Mais voici d’autres idées, qui dépassent les bornes de son art propre. En même temps que Mozart, et sans qu’ils aient connaissance des pensées l’un de l’autre, il rêve d’un duodrama, «d’une tragédie musicale, où le dialogue serait parlé[477]»,—une sorte de mélodrame de génie.—Il a l’idée de l’orchestre caché, et du théâtre de Beyreuth[478].—Il a l’idée des grands théâtres du peuple, que nous commençons à peine à réaliser, et des jeux nationaux, de ces grandes fêtes populaires, que nous nous efforçons d’instituer, à l’exemple de la Grèce antique et de la Suisse d’aujourd’hui[479].—Il a l’idée de petits théâtres-écoles où l’on formerait des acteurs et des auteurs[480], et de lectures musicales publiques, où l’on soumettrait au jugement de l’assistance des scènes inédites, des fragments d’œuvres nouvelles, composées par de jeunes musiciens encore inconnus, qui se destinent à l’art dramatique[481].—Il travaille à faire rendre à la musique la place qui lui revient dans l’instruction, et insiste sur l’importance du chant dans l’enseignement primaire[482].—Il voudrait que l’on fondât un Opéra historique, où l’on jouerait les chefs-d’œuvre du passé disparu[483].—Il est, comme on pouvait l’attendre d’un homme aussi «sensible», il est féministe en art, et il encourage vivement les femmes à se livrer à la composition musicale[484].

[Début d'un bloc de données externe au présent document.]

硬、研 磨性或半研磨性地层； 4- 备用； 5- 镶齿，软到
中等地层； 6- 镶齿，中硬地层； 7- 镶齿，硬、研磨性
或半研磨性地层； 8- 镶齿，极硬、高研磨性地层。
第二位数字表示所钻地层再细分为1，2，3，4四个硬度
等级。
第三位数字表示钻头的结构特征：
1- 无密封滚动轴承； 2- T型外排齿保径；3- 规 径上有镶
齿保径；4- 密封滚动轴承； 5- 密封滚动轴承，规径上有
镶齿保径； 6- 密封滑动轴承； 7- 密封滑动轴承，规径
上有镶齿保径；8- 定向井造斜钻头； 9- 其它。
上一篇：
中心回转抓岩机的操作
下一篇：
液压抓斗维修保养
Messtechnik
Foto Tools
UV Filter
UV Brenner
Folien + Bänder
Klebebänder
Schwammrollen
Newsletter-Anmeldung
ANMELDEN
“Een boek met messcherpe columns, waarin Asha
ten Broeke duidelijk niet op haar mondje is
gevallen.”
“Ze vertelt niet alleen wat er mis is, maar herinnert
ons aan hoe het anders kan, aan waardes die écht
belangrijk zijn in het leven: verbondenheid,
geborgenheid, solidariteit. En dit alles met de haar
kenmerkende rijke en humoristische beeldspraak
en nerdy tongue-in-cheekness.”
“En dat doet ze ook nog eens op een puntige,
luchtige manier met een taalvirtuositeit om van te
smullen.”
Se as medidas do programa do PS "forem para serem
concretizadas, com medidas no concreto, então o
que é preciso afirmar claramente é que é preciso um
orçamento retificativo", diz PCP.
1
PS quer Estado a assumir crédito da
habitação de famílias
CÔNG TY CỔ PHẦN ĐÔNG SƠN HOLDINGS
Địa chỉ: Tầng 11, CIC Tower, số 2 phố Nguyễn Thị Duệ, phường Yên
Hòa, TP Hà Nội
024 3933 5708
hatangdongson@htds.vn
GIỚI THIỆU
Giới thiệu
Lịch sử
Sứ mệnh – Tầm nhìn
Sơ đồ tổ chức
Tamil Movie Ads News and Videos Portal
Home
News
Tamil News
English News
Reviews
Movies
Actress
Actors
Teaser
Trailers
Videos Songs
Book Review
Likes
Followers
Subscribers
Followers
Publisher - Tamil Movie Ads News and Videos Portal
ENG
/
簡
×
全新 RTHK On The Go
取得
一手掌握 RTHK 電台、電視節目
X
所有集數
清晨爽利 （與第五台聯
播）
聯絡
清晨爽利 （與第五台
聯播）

Voici qui est plus remarquable encore:

Ce musicien d’esprit clair et net jusqu’à l’excès, qui était fait uniquement pour écrire de la musique sur des paroles précises,—de tous les musiciens celui qui semble avoir été le plus loin de l’esprit de la symphonie, et qui en parle quelquefois avec un dédain amusant[485], ce faiseur d’opéras qui mettait les «symphonistes» bien au-dessous des compositeurs dramatiques[486], et qui était assez disposé à croire que si Haydn avait rencontré Diderot, il eût écrit des opéras, et non des symphonies[487],—ce Grétry sentait pourtant fort bien la beauté de la musique symphonique, dont il dit:

La douce inquiétude que donne la bonne musique instrumentale, cette répétition vague des accents de nos sentiments, ce voyage aérien qui nous balance dans le vide, sans fatiguer nos organes, ce langage mystérieux qui parle à nos sens, sans employer le raisonnement, et qui équivaut à la raison, puisqu’il nous charme, sont un plaisir bien pur[488].